Comprehensive data protection for all workloads
foggy
Veeam Software
Posts: 21069
Liked: 2115 times
Joined: Jul 11, 2011 10:22 am
Full Name: Alexander Fogelson
Contact:

Re: "Some hot add capable backup proxy VMs were skipped..."

Post by foggy »

dellock6 wrote:So it seems vddk 5.5 is a leftover of the installation Alexander?
Correct.
Yuki
Veeam ProPartner
Posts: 252
Liked: 26 times
Joined: Apr 05, 2011 11:44 pm
Contact:

[MERGED] v8 Upd 2 UUID, replication and Hot-Add problems

Post by Yuki »

Case: 00917457

Hi all,
We have an issue with Veeam server/proxies failing to use Hot-Add mode and resorting to Network mode. We use Veeam internally, we are Veeam Provider and we manage retail Veeam installations at our clients). All of this started after upgrading Veeam installs to v8 U2.

What happens is this: Any proxy (even veeam server itself if also used as proxy) will fail to use Hot-Add mode for local VMs if this server/proxy has been replicated with Veeam. We replicate our Veeam server VM (which also works as a proxy) to another data-center in another state for redundancy/recovery purposes. We also replicate our client's VMs to their local systems or to remote systems. In a number of instances our client's VMs that act as Veeam Proxies also perform other important functions, so they want them replicated (protected). However, because Veeam check's UUIDs and finds those dark replicas, it now started to fail over to Network Mode instead of Hot Add. Network mode then gets used even for backups, which prolongs the backup window.

So far suggestion to us was to dedicate new VMs for proxies and not to replicate them. Of course this means increased hardware resource usage and licensing costs for us and our clients.

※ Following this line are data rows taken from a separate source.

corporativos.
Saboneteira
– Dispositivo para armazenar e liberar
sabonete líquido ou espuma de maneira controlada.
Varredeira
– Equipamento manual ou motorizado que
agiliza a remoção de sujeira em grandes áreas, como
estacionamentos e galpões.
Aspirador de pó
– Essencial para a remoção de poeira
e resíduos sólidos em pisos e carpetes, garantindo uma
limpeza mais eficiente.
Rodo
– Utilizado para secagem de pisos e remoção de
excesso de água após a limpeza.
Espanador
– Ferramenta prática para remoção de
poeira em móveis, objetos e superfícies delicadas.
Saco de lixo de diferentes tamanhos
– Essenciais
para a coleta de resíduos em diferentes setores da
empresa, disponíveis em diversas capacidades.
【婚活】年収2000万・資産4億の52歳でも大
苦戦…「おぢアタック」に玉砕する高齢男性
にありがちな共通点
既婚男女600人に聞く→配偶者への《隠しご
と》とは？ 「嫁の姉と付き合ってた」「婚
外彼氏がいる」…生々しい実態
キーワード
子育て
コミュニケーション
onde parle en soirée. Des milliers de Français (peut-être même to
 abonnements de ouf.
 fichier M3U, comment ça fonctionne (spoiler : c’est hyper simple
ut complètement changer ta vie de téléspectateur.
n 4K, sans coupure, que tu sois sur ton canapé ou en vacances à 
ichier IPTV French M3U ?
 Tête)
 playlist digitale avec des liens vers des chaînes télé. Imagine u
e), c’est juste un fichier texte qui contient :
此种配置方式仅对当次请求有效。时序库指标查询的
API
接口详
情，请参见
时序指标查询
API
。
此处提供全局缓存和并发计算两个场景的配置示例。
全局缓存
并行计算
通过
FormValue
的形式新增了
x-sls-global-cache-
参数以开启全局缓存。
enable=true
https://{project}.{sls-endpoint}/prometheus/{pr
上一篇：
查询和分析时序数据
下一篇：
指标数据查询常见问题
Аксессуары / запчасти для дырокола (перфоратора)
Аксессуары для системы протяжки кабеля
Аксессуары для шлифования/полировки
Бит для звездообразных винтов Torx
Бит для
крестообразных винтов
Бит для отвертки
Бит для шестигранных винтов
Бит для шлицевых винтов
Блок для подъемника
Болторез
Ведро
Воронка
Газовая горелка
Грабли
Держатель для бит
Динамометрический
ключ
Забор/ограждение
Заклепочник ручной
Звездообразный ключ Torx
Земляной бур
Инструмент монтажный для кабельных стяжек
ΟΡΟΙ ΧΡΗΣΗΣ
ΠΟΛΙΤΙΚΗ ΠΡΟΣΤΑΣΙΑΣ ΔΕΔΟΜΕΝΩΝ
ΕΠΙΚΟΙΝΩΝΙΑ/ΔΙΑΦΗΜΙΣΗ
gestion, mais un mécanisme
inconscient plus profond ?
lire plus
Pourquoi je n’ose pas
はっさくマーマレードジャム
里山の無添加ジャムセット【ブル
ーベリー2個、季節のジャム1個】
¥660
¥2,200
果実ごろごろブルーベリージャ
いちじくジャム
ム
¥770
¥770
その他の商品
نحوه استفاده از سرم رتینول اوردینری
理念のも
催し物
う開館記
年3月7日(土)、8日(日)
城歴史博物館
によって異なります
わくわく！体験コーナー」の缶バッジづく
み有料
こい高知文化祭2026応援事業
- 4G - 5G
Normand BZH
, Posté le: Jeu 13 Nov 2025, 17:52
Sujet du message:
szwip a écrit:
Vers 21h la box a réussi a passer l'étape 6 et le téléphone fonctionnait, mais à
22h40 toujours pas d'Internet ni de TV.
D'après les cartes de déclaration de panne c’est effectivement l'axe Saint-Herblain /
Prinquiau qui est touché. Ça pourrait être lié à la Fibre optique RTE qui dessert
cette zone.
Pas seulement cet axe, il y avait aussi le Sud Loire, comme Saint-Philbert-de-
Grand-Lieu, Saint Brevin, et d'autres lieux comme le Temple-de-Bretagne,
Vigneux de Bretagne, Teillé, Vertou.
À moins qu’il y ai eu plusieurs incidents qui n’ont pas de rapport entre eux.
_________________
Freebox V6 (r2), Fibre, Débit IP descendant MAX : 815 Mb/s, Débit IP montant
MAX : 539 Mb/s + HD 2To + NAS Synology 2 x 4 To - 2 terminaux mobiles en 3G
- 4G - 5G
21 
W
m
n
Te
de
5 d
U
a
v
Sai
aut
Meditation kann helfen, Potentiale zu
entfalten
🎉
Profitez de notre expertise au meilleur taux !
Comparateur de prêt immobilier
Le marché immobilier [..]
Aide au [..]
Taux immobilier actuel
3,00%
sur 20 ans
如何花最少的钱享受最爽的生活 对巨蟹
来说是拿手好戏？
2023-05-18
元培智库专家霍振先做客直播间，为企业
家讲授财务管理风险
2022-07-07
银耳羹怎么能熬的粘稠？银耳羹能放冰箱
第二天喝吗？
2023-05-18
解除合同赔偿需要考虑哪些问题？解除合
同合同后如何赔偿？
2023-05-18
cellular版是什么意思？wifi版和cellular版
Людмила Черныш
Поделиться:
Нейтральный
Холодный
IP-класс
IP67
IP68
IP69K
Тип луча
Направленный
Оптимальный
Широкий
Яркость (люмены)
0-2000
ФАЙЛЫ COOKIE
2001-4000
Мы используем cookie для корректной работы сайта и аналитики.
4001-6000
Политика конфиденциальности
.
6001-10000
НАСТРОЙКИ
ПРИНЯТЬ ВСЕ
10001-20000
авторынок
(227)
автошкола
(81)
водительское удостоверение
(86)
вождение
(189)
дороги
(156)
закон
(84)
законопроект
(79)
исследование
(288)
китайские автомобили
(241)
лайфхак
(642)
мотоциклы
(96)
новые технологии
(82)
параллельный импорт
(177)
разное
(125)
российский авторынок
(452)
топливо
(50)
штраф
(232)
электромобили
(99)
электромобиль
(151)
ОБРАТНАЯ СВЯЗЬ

We did not experience any of these issues prior to v8 U2 update and I wanted to see if this is something that can be addressed with a patch or update? Any way to stop this behavior?
foggy
Veeam Software
Posts: 21069
Liked: 2115 times
Joined: Jul 11, 2011 10:22 am
Full Name: Alexander Fogelson
Contact:

Re: "Some hot add capable backup proxy VMs were skipped..."

Post by foggy »

Please review this thread for details on the reasons of the observed behavior. We will discuss the ability to exclude replica VMs from UUID check.
Yuki
Veeam ProPartner
Posts: 252
Liked: 26 times
Joined: Apr 05, 2011 11:44 pm
Contact:

Re: "Some hot add capable backup proxy VMs were skipped..."

Post by Yuki »

foggy wrote:Please review this thread for details on the reasons of the observed behavior. We will discuss the ability to exclude replica VMs from UUID check.
I did review this and to be honest - the lack of concern i'm seeing in this thread is alarming. Right now there is no solution for this and it is a problem. Even though the jobs are not failing outright, switching to Network mode means serious performance hit and increased backup windows. At this time we have blocked updating Veeam BR to v8 U2 across 80 companies with around 300 physical servers and 600-700 VMs. We were unfortunate not have this caught earlier in smaller deployments and v8 U2 made it into our provider environment (which is smaller when compared to all of the retail licenses we are managing, but it still had serious impact).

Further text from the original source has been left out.